01.08.2019
Forscher vermuten schon länger, dass Medikamente, die die Säurezusammensetzung im Magen beeinflussen, unerwünschte Effekte auf das Immunsystem haben. Eine neue Studie der Medizinischen Universität Wien untermauert nun diesen Verdacht. Erhielten Patienten einen ärztlich verordneten Magenschutz wie Protonenpumpenhemmer (PPI), einen H2-Blocker, Sucralfat oder Prostaglandin E2, war ihr Risiko, in den Folgejahren auch ein antiallergisches Mittel zu bekommen, im Schnitt doppelt so hoch wie bei Patienten, die andere Medikamente wie Blutdruck- oder Lipidsenker verordnet bekamen.
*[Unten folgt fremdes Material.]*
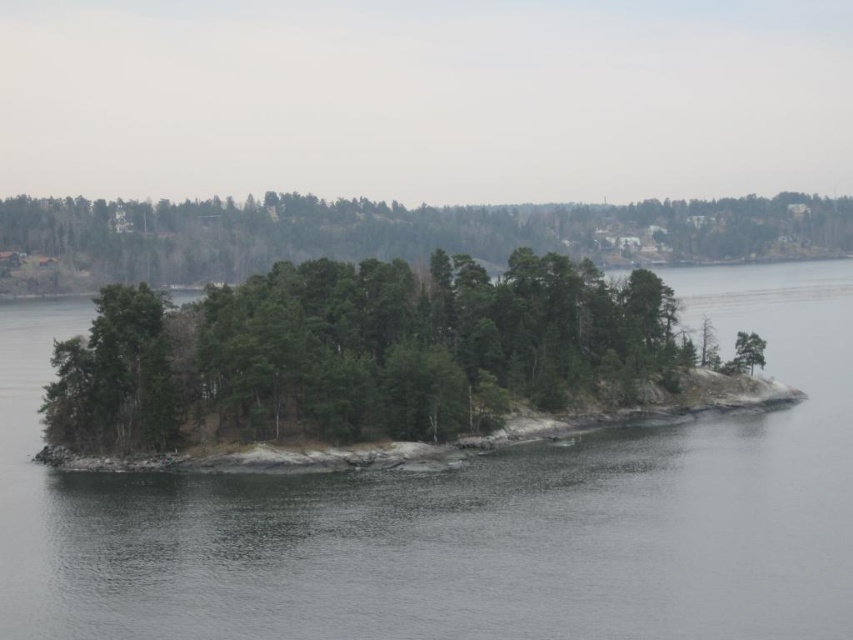 You are a drone operator trying to navigate between two points marked on the forested island. The first point is at coordinate point [91,273] and the second is at point [54,426]. Which point should you aim for first if you want to reach the closer one to your current position?

Point [54,426] is closer to your current position because point [91,273] is further to the camera than point [54,426].

You are a bird soaring above the scene. You want to land on the green textured island at center. Considering the gray water at center, which is higher, would you need to fly upwards or downwards to reach the island?

The gray water at center has a greater height compared to the green textured island at center. To land on the green textured island at center, you would need to fly downwards since the island is lower in elevation than the water.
Dabei reichte schon die Verordnung von sechs Tagesdosen Säureblocker pro Jahr, um das Risiko zu erhöhen. Je mehr Säureblocker-Dosen verordnet wurden, desto häufiger folgte auch eine Antihistaminika-Verschreibung, berichten die Forscher aktuell in „Nature Communications“.
Frauen hatten ein höheres Risiko als Männer, und auch das Alter spielte eine große Rolle: So war die Rate bei den Unter-20-Jährigen um 47 Prozent erhöht, bei den Über-60-Jährigen sogar um 520 Prozent. Senioren mussten nach einer Säureschutz-Verordnung mehr als fünfmal so häufig ein antiallergisches Medikament nehmen als normal zu erwarten war. Die Verordnungsdaten zeigen jedoch nicht, gegen welche Art von Allergie die Antihistaminika oder spezifische Immuntherapien verordnet wurden.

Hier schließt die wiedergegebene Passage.